In this tutorial, I will explain exactly what this formula means, why it's true, and how to use it.

Explanation

If you fully understand what the above statement means, you may skip this section. If you've ever worked with infinite sums, you probably have some idea of what the "$ \cdots $" is trying to imply. It's important, however, to know that mathematically, the expression

$ a_1 + a_2 + a_3 + \cdots $

is actually not a sum - at least not in the same sense as a finite sum. For example, consider

$ 1 - 1 + 1 - 1 + 1 - ... $,

$ 5 + 5 + 5 + 5 + 5 + ... $, and

$ 1/3 + 2/9 + 4/27 + 8/81 + ... $

There is no way to say what either of the first two "sums" are equal to in the conventional sense, because as you keep adding values, the total sum changes. The first sum keeps going between 1 and 0, and the second gets as large as we wish. The third one, however, as you keep adding values, it gets closer and closer to a specific number. This is the kind of thing we want to think of when considering these types of sums. As you add more and more terms, the total sum gets as close as we'd like to 1 (we'll prove this soon). So we say that

$ 1/3 + 2/9 + 4/27 + 8/81 + ... = 1 $

One must be careful here, because you can never add enough terms to actually reach 1. This statement is just notation for the fact that if we keep adding values, we can get as close as we'd like to 1. Another way of stating this is as follows:

Let $ a_1, a_2, a_3, ... $ be some sequence of values, and define $ S_n = a_1 + a_2 + ... + a_n $. Then if $ lim_{n\rightarrow\infty} S_n $ exists and is equal to $ L $, then we say

$ a_1 + a_2 + a_3 + ... = L $.

Otherwise, we say that the sum doesn't converge.

Proof

There's a few different proofs I can think of for this fact, but there is one in particular which requires no extra "machinery", and is very convincing. First, define $ S_n $ to be the nth partial sum, i.e. the sum of the first n terms.

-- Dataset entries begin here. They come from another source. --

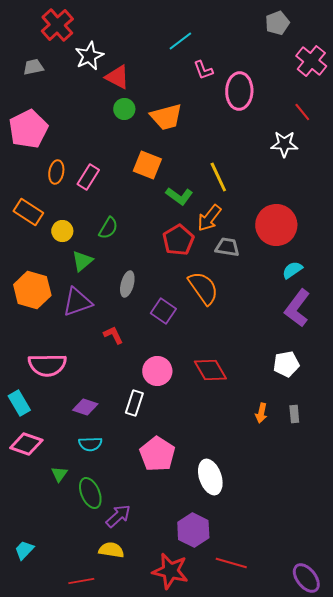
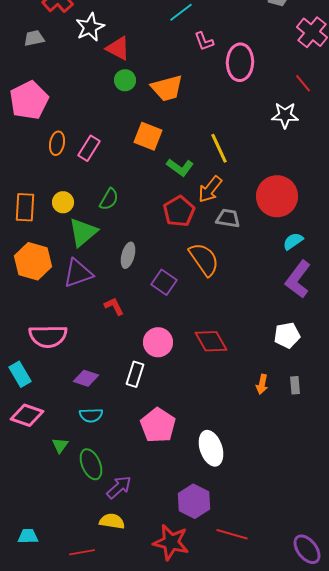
orange rectangle: (28, 212) -> (25, 207), moved, turned 60
green triangle: (82, 261) -> (83, 232), size x1.4
cyan trapezoid: (24, 550) -> (28, 536), moved, turned 45

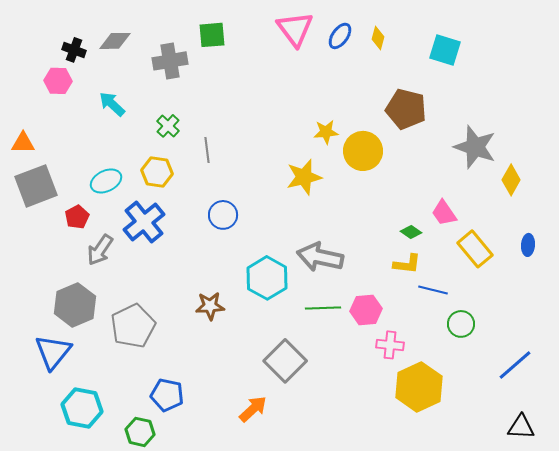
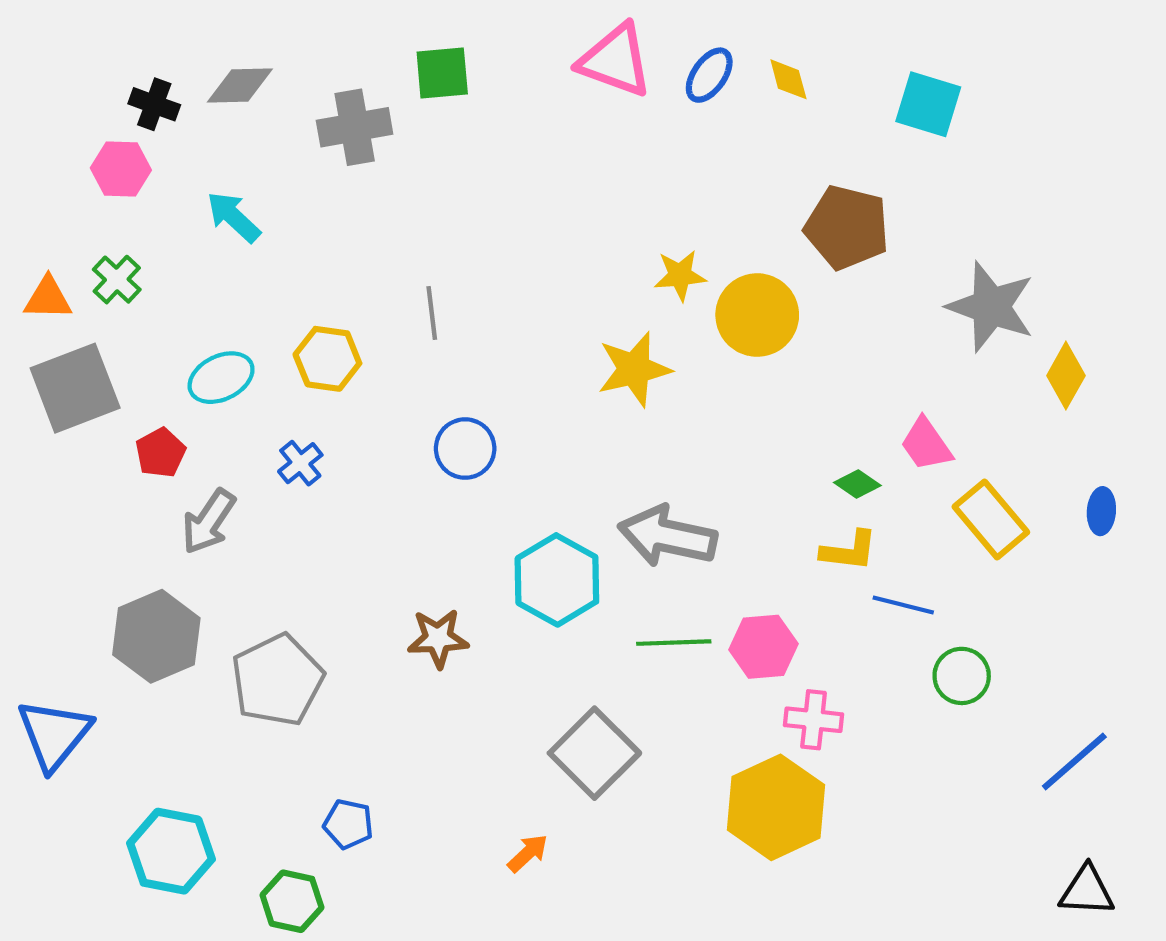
pink triangle: (295, 29) -> (615, 60), turned -33
yellow diamond: (378, 38) -> (788, 79), turned -30
green cross: (168, 126) -> (117, 280), moved
blue cross: (144, 222) -> (300, 463), size x0.5
blue triangle: (53, 352) -> (54, 734), moved
yellow hexagon: (419, 387) -> (776, 807), moved
blue pentagon: (167, 395) -> (348, 824), size x0.7
orange arrow: (253, 409) -> (528, 853), size x0.7

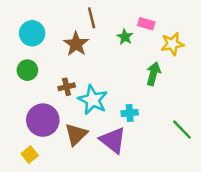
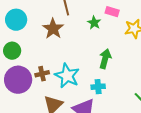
green arrow: (153, 74) -> (105, 59), moved
brown cross: (67, 87) -> (42, 74), moved
purple circle: (43, 120) -> (18, 80), moved

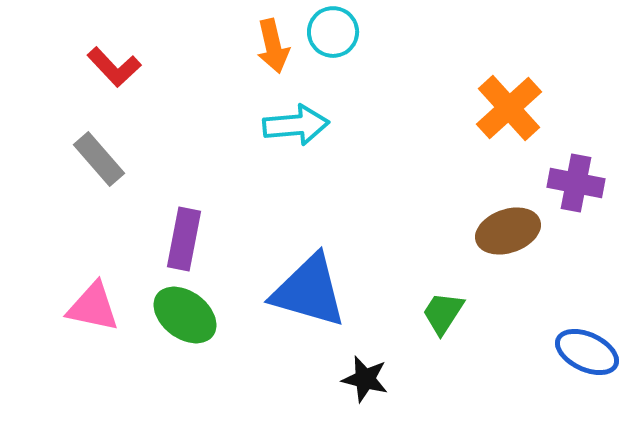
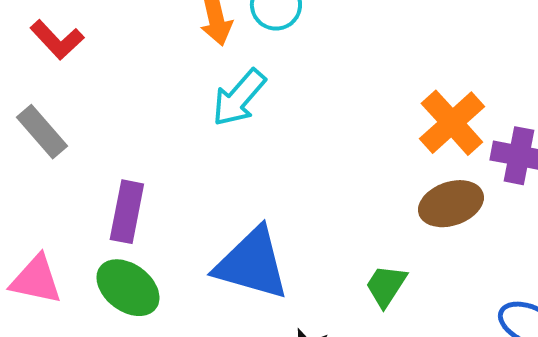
orange cross: (509, 108) -> (452, 123), moved
cyan arrow: (296, 125) -> (239, 98), turned 136

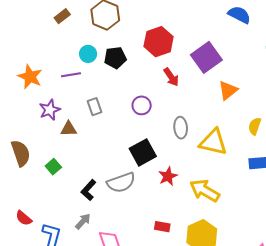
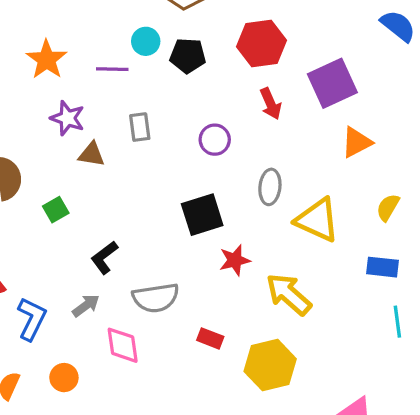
purple star: (50, 110) -> (67, 118), turned 30
gray semicircle: (121, 182) -> (156, 298), moved

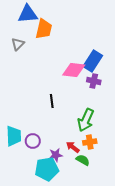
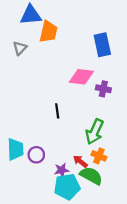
blue rectangle: (93, 61) -> (102, 45), moved, turned -45
orange cross: (90, 142) -> (99, 156), turned 32
green semicircle: (83, 160) -> (91, 176), size x1.5
cyan pentagon: (47, 169) -> (67, 187), moved

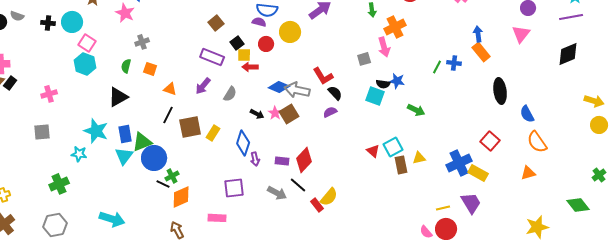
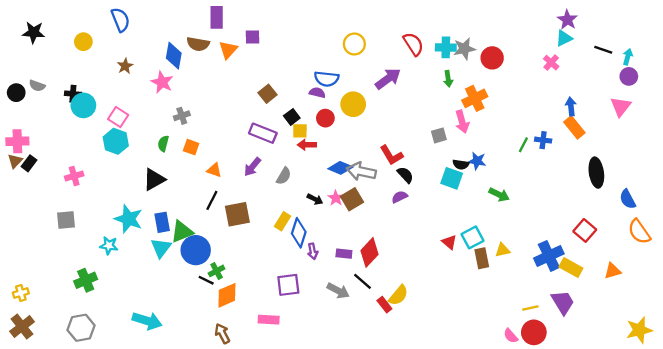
cyan circle: (72, 22) -> (83, 105), moved
yellow rectangle: (213, 133) -> (283, 221), moved
orange triangle: (528, 173) -> (613, 271), moved

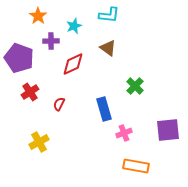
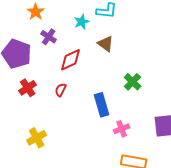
cyan star: (74, 26) -> (82, 22), moved
purple cross: (51, 41) -> (49, 37), turned 35
red semicircle: (59, 104) -> (61, 90), moved

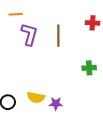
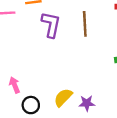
yellow semicircle: (36, 97) -> (63, 97), turned 126

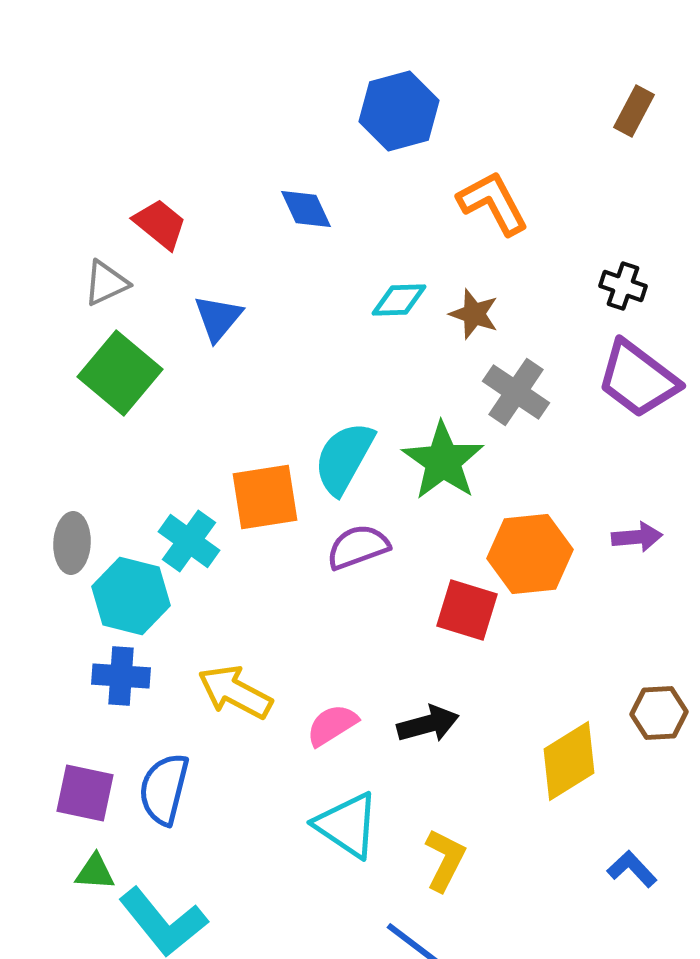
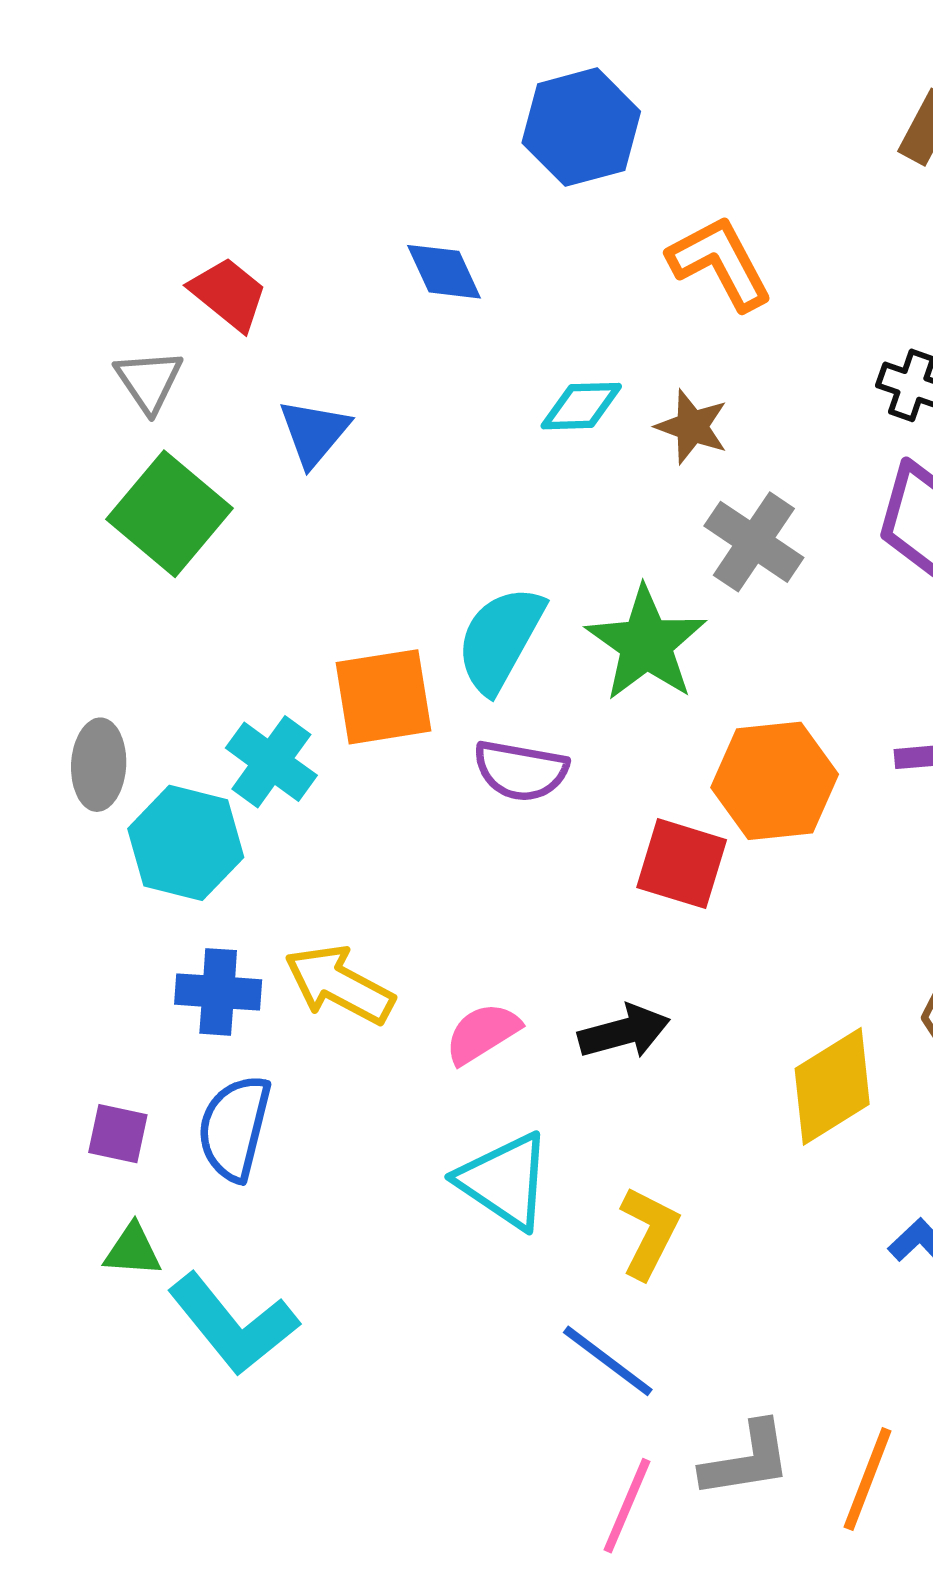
gray triangle: (106, 283) -> (149, 381), turned -39
purple semicircle: (358, 547) -> (521, 771), turned -150
blue cross: (121, 676) -> (218, 992), moved
purple square: (85, 793) -> (118, 1134), size x0.7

$ S_n=1+r+r^2+\cdots+r^n $

Then we can use a little trick to obtain a closed form expression for this sum:

$ S_n - rS_n = (1+r+r^2+\cdots+r^n) - r(1+r+r^2+\cdots+r^n) $

$ S_n(1-r) = 1+r+r^2+\cdots+r^n - (r+r^2+r^3+\cdots+r^{n+1}) $

Then we see that $ r $ and $ -r $ cancel, $ r^2 $ and $ -r^2 $ cancel, all the way up to $ r^n $ and $ -r^n $, leaving only

$ S_n(1-r) = 1-r^{n+1} = \frac{1-r^{n+1}}{1-r} $

$ S_n = \frac{1}{1-r} - \frac{r^{n+1}}{1-r} $

So then, if $ |r|<1 $, it's not terribly hard to see that

$ lim_{n\rightarrow\infty} S_n = \frac{1}{1-r} $

This is great! This isn't quite the formula I listed above, but

$ aS_n = a+ar+ar^2+\cdots+ar^n $

and

$ lim_{n\rightarrow\infty} aS_n = lim_{n\rightarrow\infty} a \left(\frac{1}{1-r} - \frac{r^{n+1}}{1-r}\right) = \frac{a}{1-r} $

So this is the result we were looking for.

Substitution

Looking at our proof, if we replace $ r $ with $ f(x) $, it's exactly the same, and you get that

$ S_n = 1 + f(x) + f(x)^2 + \cdots + f(x)^n = \frac{1}{1-f(x)} - \frac{f(x)^{n+1}}{1-f(x)} $

and thus, for $ |f(x)|<1 $, the formula we like still holds:

$ a + af(x) + af(x)^2 + \cdots = \frac{a}{1-f(x)} $

Examples

Example 1

Imagine John has a giant house-sized block of cheese he intends to share with the entire world. First he cuts the cheese in half and gives one half to his mom. He then cuts what's left in half and gives one piece to a friend. He continues this process indefinitely. In the limit, how much cheese will he have given away? Will he ever lose all of his cheese?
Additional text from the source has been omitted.